Amoxicillin and clavulanate potassium for oral suspension should be used with caution in patients exhibiting signs of hepatic dysfunction. Hepatic toxicity associated with this medication is generally reversible; however, rare cases of fatalities have been reported, typically in patients with serious underlying conditions or those on concomitant medications.

While amoxicillin and clavulanate potassium exhibit the characteristic low toxicity associated with penicillin antibiotics, periodic assessment of organ system functions—including renal, hepatic, and hematopoietic function—is advisable for patients undergoing therapy beyond the approved duration of administration.

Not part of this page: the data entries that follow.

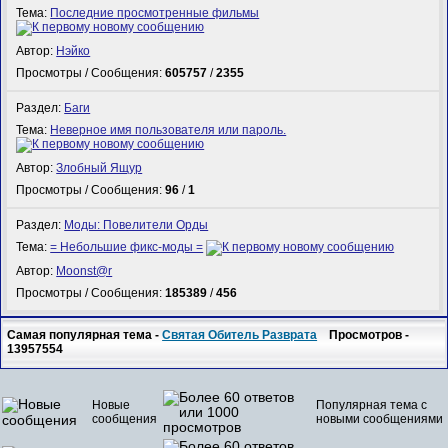
Тема:
Последние просмотренные фильмы
Автор:
Нэйко
Просмотры / Сообщения:
605757
/
2355
Раздел:
Баги
Тема:
Неверное имя пользователя или пароль.
Автор:
Злобный Ящур
Просмотры / Сообщения:
96
/
1
Раздел:
Моды: Повелители Орды
Тема:
= Небольшие фикс-моды =
Автор:
Mооnst@r
Просмотры / Сообщения:
185389
/
456
Самая популярная тема -
Святая Обитель Разврата
Просмотров -
13957554
Новые
Популярная тема с
сообщения
новыми сообщениями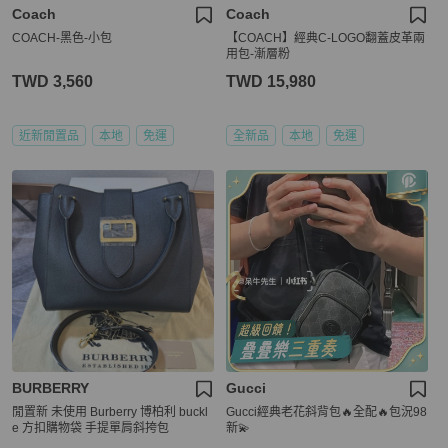
Coach
Coach
COACH-黑色-小包
【COACH】經典C-LOGO翻蓋皮革兩
用包-漸層粉
TWD 3,560
TWD 15,980
近新閒置品
本地
免運
全新品
本地
免運
BURBERRY
Gucci
閒置新 未使用 Burberry 博柏利 buckl
Gucci經典老花斜背包🔥全配🔥包況98
e 方扣購物袋 手提單肩斜挎包
新💫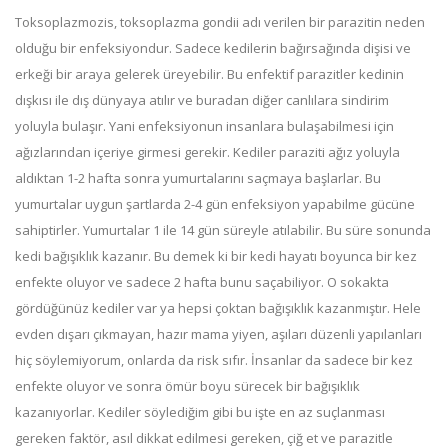
Toksoplazmozis, toksoplazma gondii adı verilen bir parazitin neden
olduğu bir enfeksiyondur. Sadece kedilerin bağırsağında dişisi ve
erkeği bir araya gelerek üreyebilir. Bu enfektif parazitler kedinin
dışkısı ile dış dünyaya atılır ve buradan diğer canlılara sindirim
yoluyla bulaşır. Yani enfeksiyonun insanlara bulaşabilmesi için
ağızlarından içeriye girmesi gerekir. Kediler paraziti ağız yoluyla
aldıktan 1-2 hafta sonra yumurtalarını saçmaya başlarlar. Bu
yumurtalar uygun şartlarda 2-4 gün enfeksiyon yapabilme gücüne
sahiptirler. Yumurtalar 1 ile 14 gün süreyle atılabilir. Bu süre sonunda
kedi bağışıklık kazanır. Bu demek ki bir kedi hayatı boyunca bir kez
enfekte oluyor ve sadece 2 hafta bunu saçabiliyor. O sokakta
gördüğünüz kediler var ya hepsi çoktan bağışıklık kazanmıştır. Hele
evden dışarı çıkmayan, hazır mama yiyen, aşıları düzenli yapılanları
hiç söylemiyorum, onlarda da risk sıfır. İnsanlar da sadece bir kez
enfekte oluyor ve sonra ömür boyu sürecek bir bağışıklık
kazanıyorlar. Kediler söylediğim gibi bu işte en az suçlanması
gereken faktör, asıl dikkat edilmesi gereken, çiğ et ve parazitle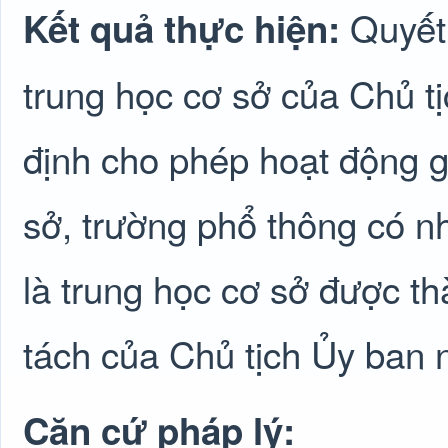
Quyết
Kết quả thực hiện:
trung học cơ sở của Chủ t
định cho phép hoạt động gi
sở, trường phổ thông có n
là trung học cơ sở được th
tách của Chủ tịch Ủy ban 
Căn cứ pháp lý: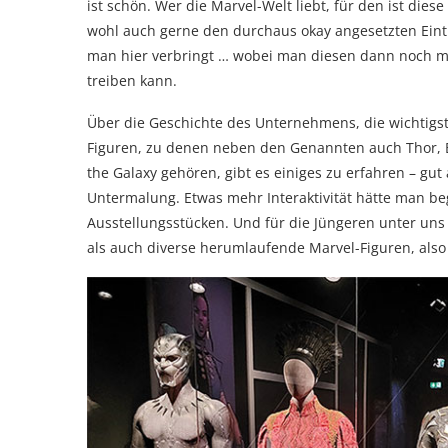
ist schön. Wer die Marvel-Welt liebt, für den ist diese
wohl auch gerne den durchaus okay angesetzten Eintri
man hier verbringt … wobei man diesen dann noch m
treiben kann.
Über die Geschichte des Unternehmens, die wichtigst
Figuren, zu denen neben den Genannten auch Thor, Bl
the Galaxy gehören, gibt es einiges zu erfahren – g
Untermalung. Etwas mehr Interaktivität hätte man beg
Ausstellungsstücken. Und für die Jüngeren unter uns
als auch diverse herumlaufende Marvel-Figuren, also 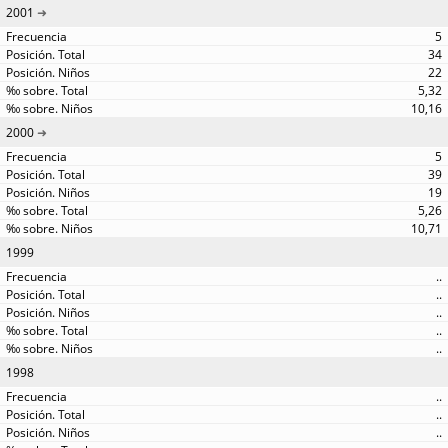
2001
5
34
22
5,32
10,16
2000
5
39
19
5,26
10,71
1999
..
..
..
..
..
1998
..
..
..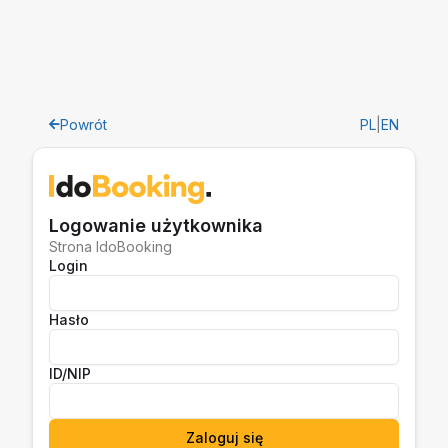
Powrót
PL
|
EN
Logowanie użytkownika
Strona IdoBooking
Login
Hasło
ID/NIP
Zaloguj się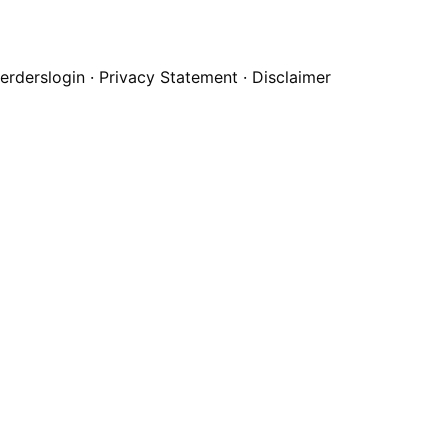
erderslogin
·
Privacy Statement
·
Disclaimer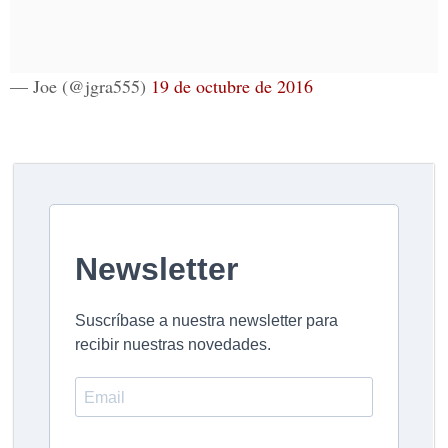
— Joe (@jgra555)
19 de octubre de 2016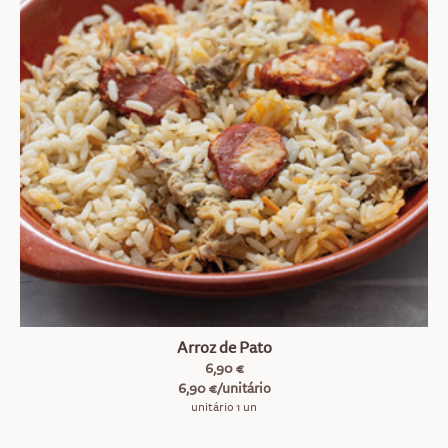
Arroz de Pato
6,90 €
6,90 €/unitário
unitário 1 un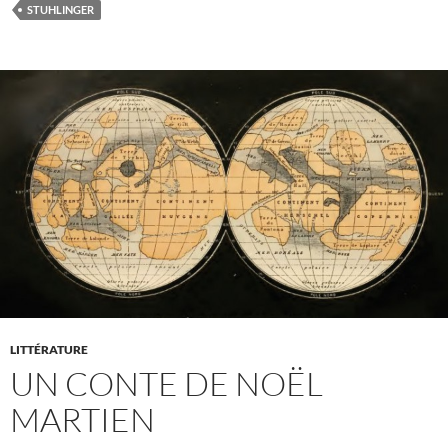
STUHLINGER
LITTÉRATURE
UN CONTE DE NOËL
MARTIEN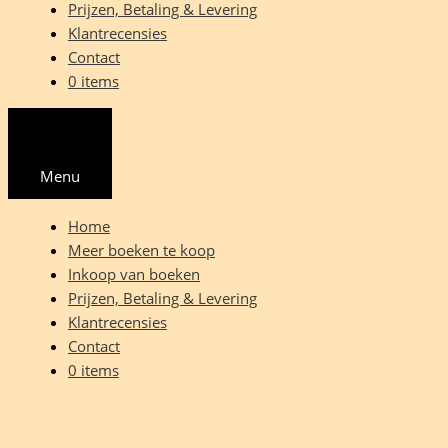
Prijzen, Betaling & Levering
Klantrecensies
Contact
0 items
Menu
Home
Meer boeken te koop
Inkoop van boeken
Prijzen, Betaling & Levering
Klantrecensies
Contact
0 items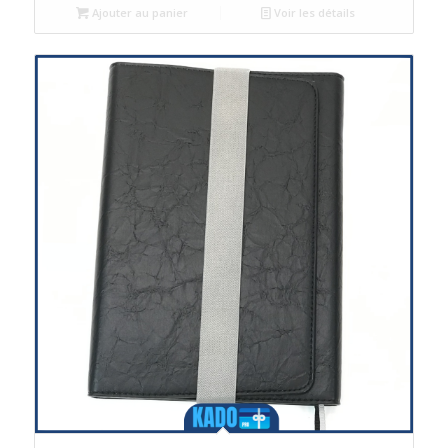
Ajouter au panier
Voir les détails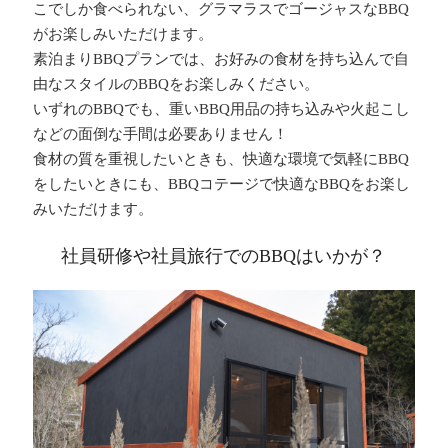
こでしか食べられない、グラマラスでゴージャスなBBQ
がお楽しみいただけます。
素泊まりBBQプランでは、お好みの食材を持ち込んで自
由なスタイルのBBQをお楽しみください。
いずれのBBQでも、重いBBQ用品の持ち込みや火起こし
などの面倒な手間は必要ありません！
食材の質を重視したいときも、快適な環境で気軽にBBQ
をしたいときにも、BBQコテージで快適なBBQをお楽し
みいただけます。
社員研修や社員旅行でのBBQはいかが？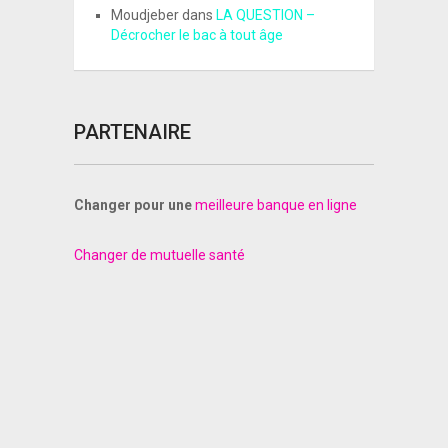
Moudjeber
dans
LA QUESTION –
Décrocher le bac à tout âge
PARTENAIRE
Changer pour une
meilleure banque en ligne
Changer de mutuelle santé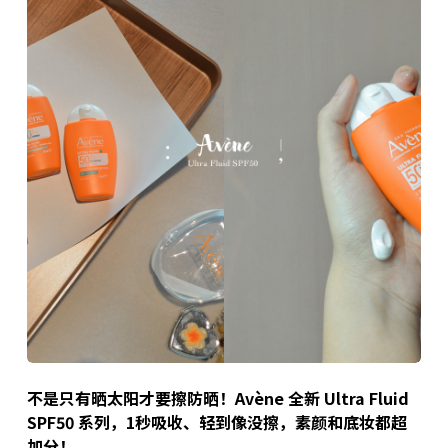
不是只有晒太阳才要擦防晒！Avène 全新 Ultra Fluid
SPF50 系列，1秒吸收、轻到像没擦，素颜和底妆都超
加分！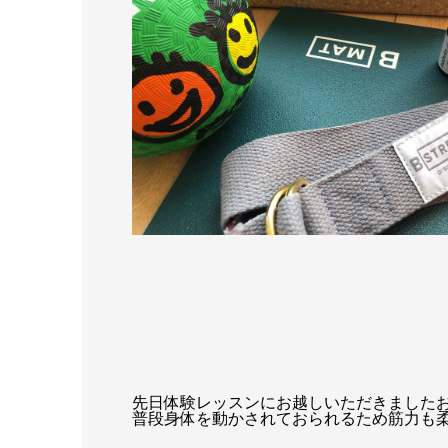
先日体験レッスンにお越しいただきました
普段身体を動かされておられるため筋力も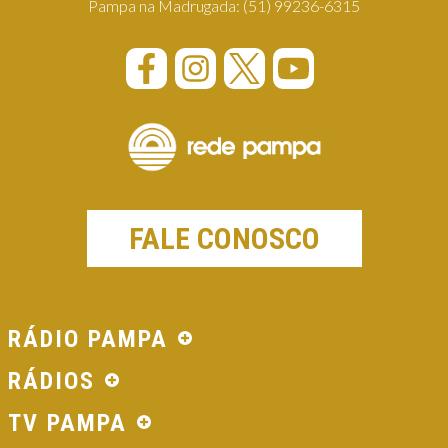
Pampa na Madrugada:
(51) 99236-6315
FALE CONOSCO
RÁDIO PAMPA
RÁDIOS
TV PAMPA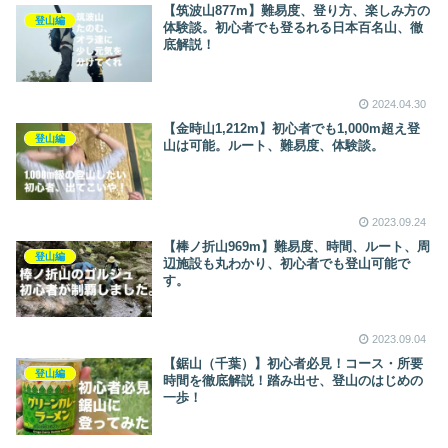
【筑波山877m】難易度、登り方、楽しみ方の
登山編
体験談。初心者でも登るれる日本百名山、徹
底解説！
2024.04.30
【金時山1,212m】初心者でも1,000m超え登
登山編
山は可能。ルート、難易度、体験談。
2023.09.24
【棒ノ折山969m】難易度、時間、ルート、周
登山編
辺施設も丸わかり、初心者でも登山可能で
す。
2023.09.04
【鋸山（千葉）】初心者必見！コース・所要
登山編
時間を徹底解説！踏み出せ、登山のはじめの
一歩！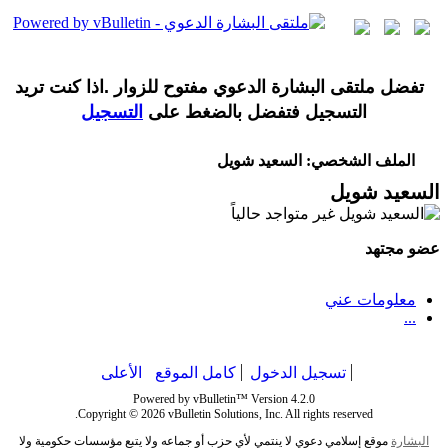
تفضل ملتقى البشارة الدعوي مفتوح للزوار .اذا كنت تريد
التسجيل فتفضل بالضغط على
التسجيل
الملف الشخصي: السعيد شويل
السعيد شويل
عضو مجتهد
معلومات عني
...
تسجيل الدخول
كامل الموقع
الأعلى
Powered by vBulletin™ Version 4.2.0
Copyright © 2026 vBulletin Solutions, Inc. All rights reserved.
البشارة
موقع إسلامي دعوي لا ينتمي لأي حزب أو جماعه ولا يتبع مؤسسات حكومية ولا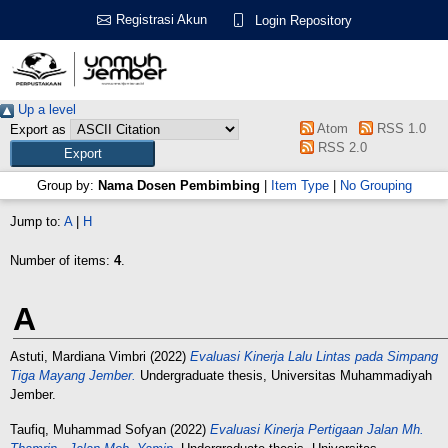
Registrasi Akun
Login Repository
Up a level
Atom
RSS 1.0
Export as
RSS 2.0
Group by:
Nama Dosen Pembimbing
|
Item Type
|
No Grouping
Jump to:
A
|
H
Number of items:
4
.
A
Astuti, Mardiana Vimbri
(2022)
Evaluasi Kinerja Lalu Lintas pada Simpang
Tiga Mayang Jember.
Undergraduate thesis, Universitas Muhammadiyah
Jember.
Taufiq, Muhammad Sofyan
(2022)
Evaluasi Kinerja Pertigaan Jalan Mh.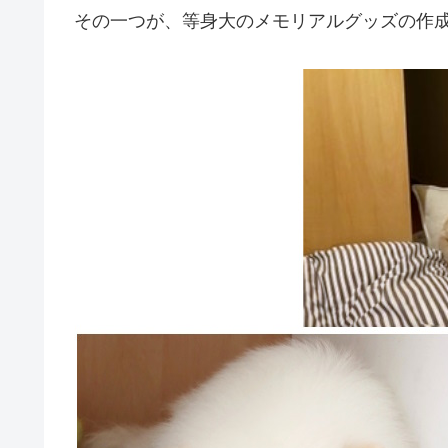
その一つが、等身大のメモリアルグッズの作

It is important to note that a significant percentage of patients with mononucleosis who receive ampicillin develop an erythematous skin rash; therefore, ampicillin-class antibiotics should not be administered to these patients. Additionally, the potential for superinfections with mycotic or bacterial pathogens should be considered during therapy. If superinfections occur, typically involving Pseudomonas or Candida, the drug should be discontinued, and appropriate therapy should be initiated.

Prescribing amoxicillin and clavulanate potassium for oral suspension in the absence of a proven or strongly suspected bacterial infection, or without a prophylactic indication, is unlikely to benefit the patient and may increase the risk of developing drug-resistant bacteria.

For patients receiving therapy for longer than the approved duration, periodic laboratory assessments of organ system functions, including renal, hepatic, and hematopoietic function, are recommended to ensure patient safety.

Side Effects

The most commonly reported adverse reactions associated with amoxicillin and clavulanate potassium for oral suspension (600 mg/42.9 mg per 5 mL) include contact dermatitis (diaper rash) (3.5%), diarrhea (2.9%), vomiting (2.2%), moniliasis (1.4%), and rash (1.1%). Notably, diarrhea (2.5%) and vomiting (1.4%) were the most common adverse experiences leading to withdrawal, indicating a probable or suspected relationship to the medication.

Gastrointestinal adverse reactions may include diarrhea, nausea, vomiting, indigestion, gastritis, stomatitis, glossitis, black “hairy” tongue, mucocutaneous candidiasis, enterocolitis, and hemorrhagic or pseudomembranous colitis. Symptoms of pseudomembranous colitis may arise during or after antibiotic treatment.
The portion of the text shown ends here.